My relationship with nature is funny. I love being in the sun. When I was a child, before effective sunscreens were on the market, I had to be very careful to avoid sun poisoning, wearing long sleeves and long pants at picnics, and limiting my time in the swimming pool or other outdoor activity. In a tropical sun, I had to stay in the shade; even if I was covered, it wasn’t enough. I don’t know if it is the lotions or age, but my skin is not as sensitive. Now I can enjoy being at the beach or pool, as long as I take proper care. I’ll even get a bit of a tan! So being out in nature is something I can enjoy more easily.

One catch though is that I am afraid of most animals. Some people hike with hopes of spotting a bear or a snake or whatever. Not me! I like birds (as long as they aren’t aggressive – Gary and I were once chased from a picnic table by a flock of hungry blue jays), chipmunks and squirrels don’t scare me either (I am so brave). Otherwise, I want to see animals in their natural habitats on television. I love CBS Sunday Morning’s moment of nature – it’s always too short. Despite my reluctance to engage with insects or animals, taking a hike is energizing, but it isn’t always an option. Time may not permit it.

Driving on backroads, checking out scenery and small towns, also works. It takes me out of my head and brings my attention to others’ lives. It is especially enjoyable when the town has charm, cute shops and something other than chain restaurants. But, even when the village is down on its heels, it is interesting to me; to imagine the lives being lived there.

Seeing art is another activity that fills me up. Outdoor sculpture gardens are a favorite. The creativity, the shapes and colors, the beauty can be inspiring. I love museums. Most offer lovely quiet spaces where you can immerse yourself in the paintings or objects. If a given exhibit is too crowded, I will seek out a less populated one. I’m not one to read every description or explanation, I prefer to just take it all in. Of course, going to a museum isn’t always an option either.
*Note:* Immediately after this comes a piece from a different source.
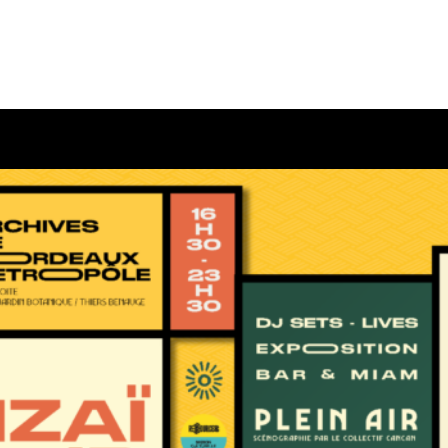
STREAM JEAN DU VOYAGE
I have not listened to music as a way to decompress and refill myself. Given that the other activities I have mentioned take more time and effort, I should probably give music a try. With my I-phone a constant companion, it could be even more convenient than cookies!

Sometimes, when I am at my most stressed, visiting Mom or Aunt Clair in the hospital (I don’t like hospitals, does anyone?), just stopping to breathe and think about what I will do (the walk I will take) or reflecting on what I most recently did (watching the sunset on the bay at the Outer Banks or cuddling with my granddaughter) can help. It is a habit of mind I am developing – a way to comfort myself. Maybe that is the key. In that difficult moment, rather than imagining what treat I will pick up on my way out of the hospital, I can recall a moment of nature and beauty, or anticipate the next one, and get through the challenge. Fill myself up that way.

It isn’t easy to change patterns of thought that have been part of me for most, if not all, of my 61 years. But, I’m not giving up on being healthier. The coming year will likely bring continuing challenges, my mother and my aunt won’t be getting younger, and who knows what else may come down the pike. I can cope but I can do a better job of coping. If you have suggestions, especially those that don’t involve empty calories, I would love to hear them. What do you do to recharge your batteries? What refills you?